Exercise data ->
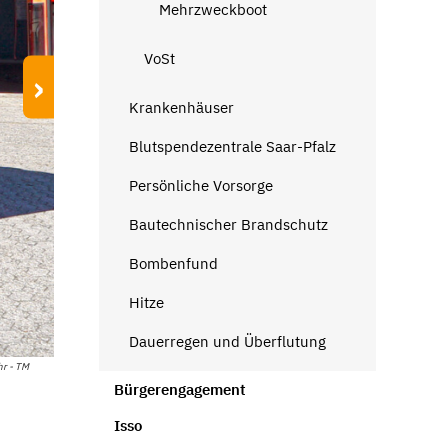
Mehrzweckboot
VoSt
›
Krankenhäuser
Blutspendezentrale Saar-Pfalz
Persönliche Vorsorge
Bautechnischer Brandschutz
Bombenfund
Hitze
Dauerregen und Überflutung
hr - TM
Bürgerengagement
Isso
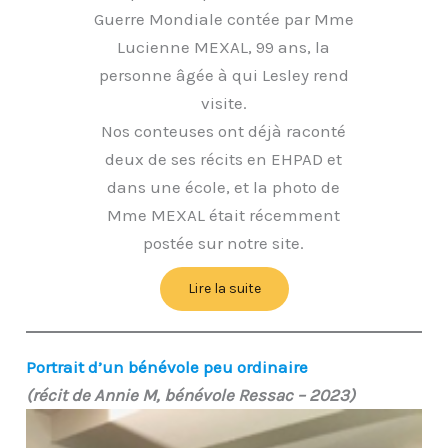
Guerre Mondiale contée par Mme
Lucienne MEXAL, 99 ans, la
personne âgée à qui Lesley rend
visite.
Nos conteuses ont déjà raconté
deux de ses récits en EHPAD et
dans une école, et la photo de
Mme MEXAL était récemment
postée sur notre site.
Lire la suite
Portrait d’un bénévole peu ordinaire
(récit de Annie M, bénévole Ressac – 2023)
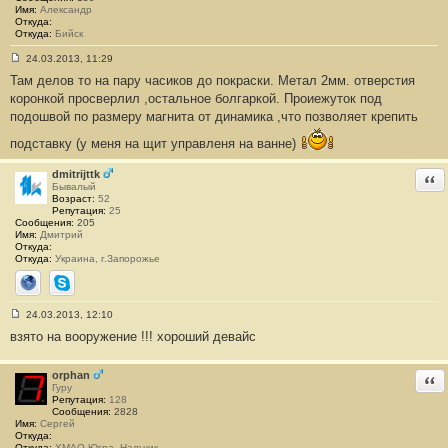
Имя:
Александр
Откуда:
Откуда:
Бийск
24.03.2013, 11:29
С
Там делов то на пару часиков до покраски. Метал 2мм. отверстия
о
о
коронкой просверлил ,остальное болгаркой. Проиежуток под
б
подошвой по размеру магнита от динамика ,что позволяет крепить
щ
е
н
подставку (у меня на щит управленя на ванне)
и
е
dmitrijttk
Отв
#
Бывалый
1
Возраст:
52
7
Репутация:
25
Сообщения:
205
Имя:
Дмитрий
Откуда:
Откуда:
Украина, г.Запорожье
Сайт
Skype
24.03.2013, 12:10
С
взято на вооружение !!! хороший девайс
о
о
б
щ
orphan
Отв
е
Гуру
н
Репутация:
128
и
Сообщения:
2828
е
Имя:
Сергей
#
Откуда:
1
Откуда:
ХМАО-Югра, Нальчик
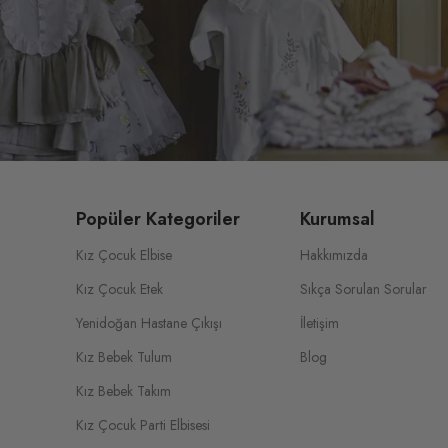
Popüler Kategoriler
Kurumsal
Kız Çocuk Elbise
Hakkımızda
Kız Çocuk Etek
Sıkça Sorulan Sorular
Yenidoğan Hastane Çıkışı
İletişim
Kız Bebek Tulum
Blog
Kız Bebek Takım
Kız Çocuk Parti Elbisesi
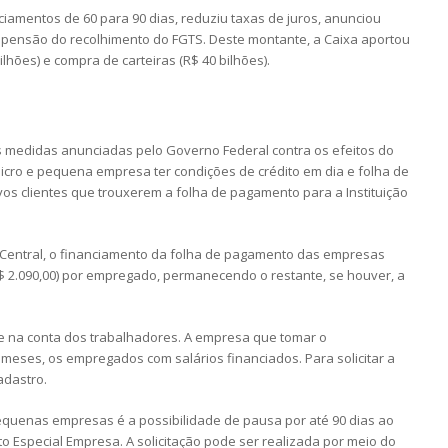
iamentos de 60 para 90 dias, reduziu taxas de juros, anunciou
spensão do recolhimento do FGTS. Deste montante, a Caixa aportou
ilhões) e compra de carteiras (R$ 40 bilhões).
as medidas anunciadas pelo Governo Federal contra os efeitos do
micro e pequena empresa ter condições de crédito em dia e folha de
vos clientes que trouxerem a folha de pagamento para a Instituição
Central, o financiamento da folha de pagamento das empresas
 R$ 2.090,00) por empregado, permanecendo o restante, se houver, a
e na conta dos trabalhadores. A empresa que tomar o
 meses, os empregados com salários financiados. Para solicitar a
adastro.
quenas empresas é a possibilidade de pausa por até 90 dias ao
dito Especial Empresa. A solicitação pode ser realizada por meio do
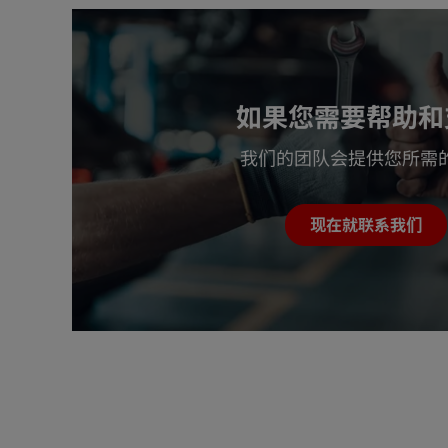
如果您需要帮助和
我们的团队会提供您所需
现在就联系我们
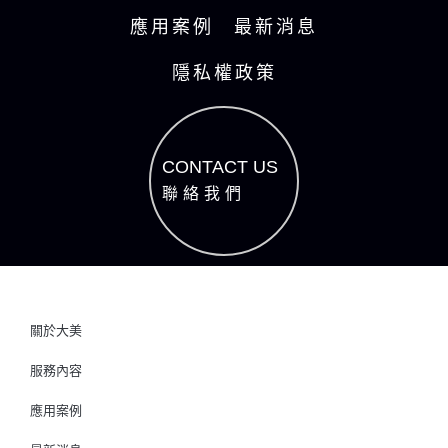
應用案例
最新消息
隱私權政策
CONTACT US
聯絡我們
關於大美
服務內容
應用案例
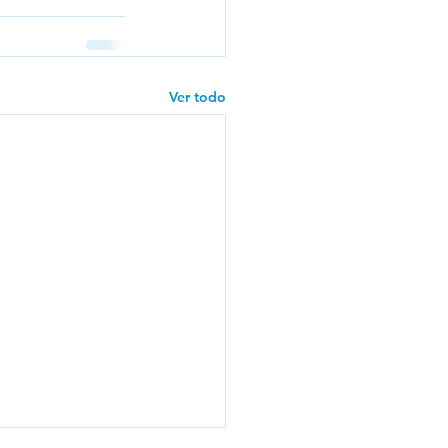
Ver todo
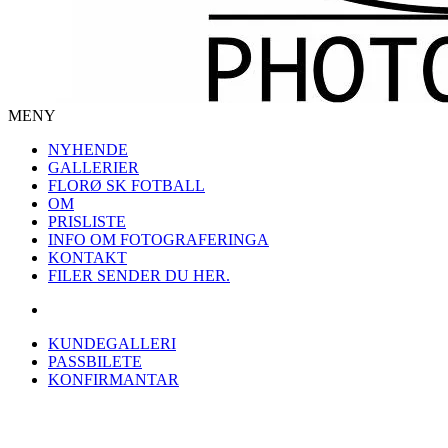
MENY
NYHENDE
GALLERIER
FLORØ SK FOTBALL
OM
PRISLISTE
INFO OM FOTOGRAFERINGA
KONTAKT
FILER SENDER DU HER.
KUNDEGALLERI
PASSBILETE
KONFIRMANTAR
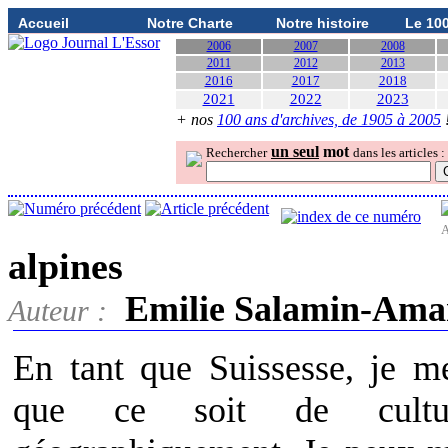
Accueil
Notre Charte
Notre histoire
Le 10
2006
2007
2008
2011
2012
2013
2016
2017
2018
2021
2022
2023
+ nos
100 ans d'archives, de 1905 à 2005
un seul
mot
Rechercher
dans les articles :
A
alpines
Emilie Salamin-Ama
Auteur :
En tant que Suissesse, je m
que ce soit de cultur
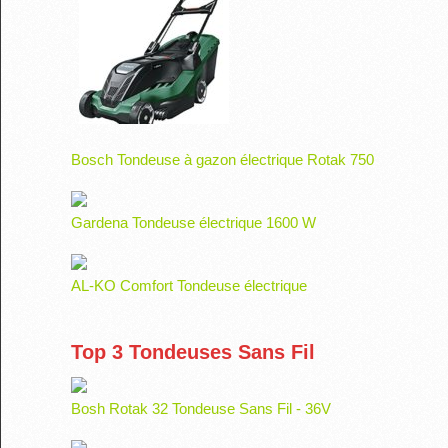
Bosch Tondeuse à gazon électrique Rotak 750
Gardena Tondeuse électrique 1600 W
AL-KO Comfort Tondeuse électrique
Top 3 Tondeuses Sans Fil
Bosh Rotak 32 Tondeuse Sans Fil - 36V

==

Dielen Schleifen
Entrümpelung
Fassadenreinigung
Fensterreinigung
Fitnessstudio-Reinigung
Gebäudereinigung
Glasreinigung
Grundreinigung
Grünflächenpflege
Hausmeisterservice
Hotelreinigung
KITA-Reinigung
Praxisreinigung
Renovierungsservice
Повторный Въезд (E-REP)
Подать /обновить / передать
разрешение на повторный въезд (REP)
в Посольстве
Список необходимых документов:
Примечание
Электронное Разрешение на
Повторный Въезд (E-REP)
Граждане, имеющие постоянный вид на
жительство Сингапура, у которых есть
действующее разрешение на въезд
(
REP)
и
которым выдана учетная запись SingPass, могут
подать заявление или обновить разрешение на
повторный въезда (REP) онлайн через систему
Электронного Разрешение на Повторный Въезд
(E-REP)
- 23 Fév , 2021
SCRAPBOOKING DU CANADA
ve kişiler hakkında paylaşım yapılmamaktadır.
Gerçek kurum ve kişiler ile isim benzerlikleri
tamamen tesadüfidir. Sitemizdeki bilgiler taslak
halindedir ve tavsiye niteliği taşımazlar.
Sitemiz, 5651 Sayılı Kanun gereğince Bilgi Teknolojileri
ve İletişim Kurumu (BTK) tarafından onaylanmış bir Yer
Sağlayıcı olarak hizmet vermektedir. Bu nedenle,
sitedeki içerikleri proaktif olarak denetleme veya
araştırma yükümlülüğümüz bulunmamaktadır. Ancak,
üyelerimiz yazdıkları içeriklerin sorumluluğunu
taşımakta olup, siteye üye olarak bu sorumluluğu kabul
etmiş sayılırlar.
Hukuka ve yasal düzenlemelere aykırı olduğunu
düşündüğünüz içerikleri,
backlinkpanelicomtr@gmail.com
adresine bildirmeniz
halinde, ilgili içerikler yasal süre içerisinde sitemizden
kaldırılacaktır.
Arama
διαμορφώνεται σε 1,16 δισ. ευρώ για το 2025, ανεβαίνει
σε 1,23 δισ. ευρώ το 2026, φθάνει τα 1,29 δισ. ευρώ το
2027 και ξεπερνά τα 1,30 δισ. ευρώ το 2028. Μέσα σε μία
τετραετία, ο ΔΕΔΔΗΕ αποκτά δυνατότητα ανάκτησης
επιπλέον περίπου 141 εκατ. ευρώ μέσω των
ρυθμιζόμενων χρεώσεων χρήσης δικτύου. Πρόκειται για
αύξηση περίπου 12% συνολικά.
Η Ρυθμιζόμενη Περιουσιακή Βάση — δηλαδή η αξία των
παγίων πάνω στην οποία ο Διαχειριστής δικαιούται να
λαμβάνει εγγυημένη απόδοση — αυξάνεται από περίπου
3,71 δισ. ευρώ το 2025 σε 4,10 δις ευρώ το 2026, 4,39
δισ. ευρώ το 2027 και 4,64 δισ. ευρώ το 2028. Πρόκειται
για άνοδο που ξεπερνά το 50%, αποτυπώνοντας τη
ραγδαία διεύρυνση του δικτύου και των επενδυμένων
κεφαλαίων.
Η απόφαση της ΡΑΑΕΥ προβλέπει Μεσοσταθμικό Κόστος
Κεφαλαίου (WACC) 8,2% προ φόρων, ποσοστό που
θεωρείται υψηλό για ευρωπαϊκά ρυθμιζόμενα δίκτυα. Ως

Work to be completed ->
In the listing above, find the line containing "τετραετία, ο ΔΕΔΔΗΕ" and the line containing "δισ. ευρώ το 2027", then quote both, plus every line between them, exactly as written.

Task answer ->
τετραετία, ο ΔΕΔΔΗΕ αποκτά δυνατότητα ανάκτησης
επιπλέον περίπου 141 εκατ. ευρώ μέσω των
ρυθμιζόμενων χρεώσεων χρήσης δικτύου. Πρόκειται για
αύξηση περίπου 12% συνολικά.
Η Ρυθμιζόμενη Περιουσιακή Βάση — δηλαδή η αξία των
παγίων πάνω στην οποία ο Διαχειριστής δικαιούται να
λαμβάνει εγγυημένη απόδοση — αυξάνεται από περίπου
3,71 δισ. ευρώ το 2025 σε 4,10 δις ευρώ το 2026, 4,39
δισ. ευρώ το 2027 και 4,64 δισ. ευρώ το 2028. Πρόκειται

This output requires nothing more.